After work, I headed over to the center where I do my spiritual practice. They have a new class that just started on the Four Immeasurables, and this hardly could have been more timely. The entire topic of the class is 100% relevant to my life as it is right now. One of the investigations we did involved bringing to mind someone to whom we have aversion. That was easy: the adulterer came right up. We were instructed to watch the emotions that arose in thinking about that person, and I was rather astonished to see that, right beneath the aversion was a sense of tenderness and sorrow. Then, we were invited to bring to mind someone to whom we feel attachment, and for this my wife came to mind instantly. The underlying emotions there were also those of tenderness and sorrow. The basic reason for this sorrow came from the understanding that both of these people were doing what they have been doing for nearly five months now out of the desire to be happy, even though the things they are doing are truly unskillful, unproductive, hurtful, and will have no positive outcome. It’s a pretty major realization to find that you can have compassion for someone who has been trying to destroy your marriage because, deep down inside, that person just wants the same thing as do you: happiness.

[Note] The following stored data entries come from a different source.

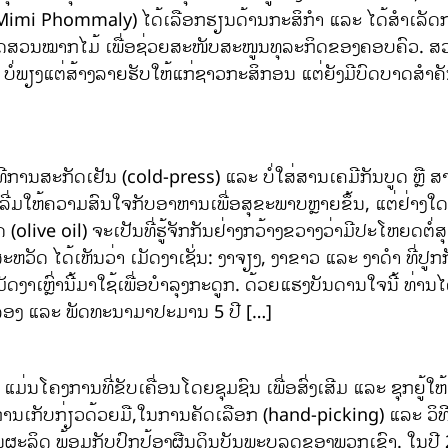
ມະລີ (Mimi Phommaly) ໄດ້ເລືອກຮຽນດ້ານກະສິກໍາ ແລະ ໄດ້ສໍາເ
ຮັດສວນໝາກໄມ້ ເພື່ອຊ່ວຍສະໜັບສະໜູນທຸລະກິດຂອງຄອບຄົວ. ສວນຄໍ
ືອງ ບໍ່ພຽງແຕ່ສ້າງລາຍຮັບໃຫ້ແກ່ຊາວກະສິກອນ ແຕ່ຍັງມີບົດບາດສ
ານສະກັດເຢັນ (cold-press) ແລະ ບໍ່ໃສ່ສານເຄມີກັນບູດ ຫຼື ສາ
ເລີ່ມໃຫ້ຄວາມສົນໃຈກັບອາຫານເພື່ອສຸຂະພາບຫຼາຍຂຶ້ນ, ແຕ່ຢ່າ
(olive oil) ຈະເປັນທີ່ຮູ້ຈັກກັນຢ່າງກວ້າງຂວາງວ່າມີປະໂຫຍດຕໍ່
ະຫວັດ ໄດ້ເຫັນວ່າ ເມັດງາເຊັ່ນ: ງາຈຽງ, ງາຂາວ ແລະ ງາດຳ ທີ່ປ
ງາເຫຼົ່ານີ້ມາໃຊ້ເພື່ອບຳລຸງກະດູກ. ດ້ວຍແຮງບັນດານໃຈນີ້ ທ່
ົດລອງ ແລະ ພັດທະນາມາປະມານ 5 ປີ […]
ມ່ນໂຄງການທີ່ຂັບເຄື່ອນໂດຍຊຸມຊົນ ເພື່ອສົ່ງເສີມ ແລະ ຊຸກຍ
ບກ່ຽວດ້ວຍມື,ໃນການຄັດເລືອກ (hand-picking) ແລະ ວິທີການແປຮ
ຜະລິດ ພ້ອມກັບປົກປ້ອງຜືນດິນບັນພະບຸລຸດຂອງພວກເຂົາ. ໃນປີ 20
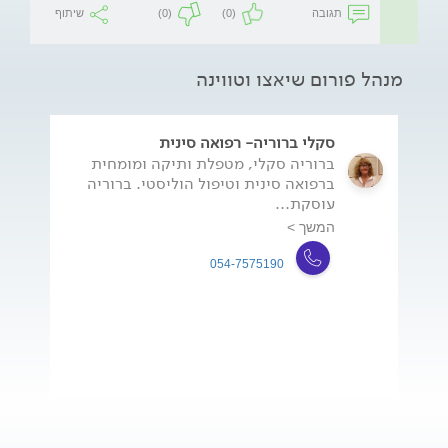
תגובה
(0)
(0)
שיתוף
מנהל פורום שיאצו וטווינה
סקלי ברוריה- רפואה סינית
ברוריה סקלי, מטפלת ותיקה ומומחית
ברפואה סינית וטיפול הוליסטי. ברוריה
עוסקת...
המשך >
054-7575190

But, we cannot have happiness by trying to destroy someone else’s happiness, and that is where the power of the Four Immeasurables comes into play: the first immeasurable is loving-kindness, and is often expressed through the slogan, “may all sentient beings have happiness and the causes of happiness.” This is a very powerful aspiration. Rather than trying to achieve happiness at someone else’s expense, you are wishing for them to attain happiness in their lives somehow, and making that a greater priority than your own happiness. This might sound like one would then be condoning things like adultery, but that is not at all the case. The aspiration is that the other person find true happiness, and that cannot occur in situations plagued by destructive behaviors. Or, in other words, one hopes that those who are unhappy relinquish the causes of their unhappiness and turn to virtuous actions through which they may find happiness.

Today was kind of a shifting point for me. Somehow I feel as though my outlook has changed and that I truly can persevere. I have the strength, the resolve, and the stability to make it. And I know that, some day in the very near future, my wife will look at me and see that, and decide that that is a much better place to be happy than where she has been looking these past five months.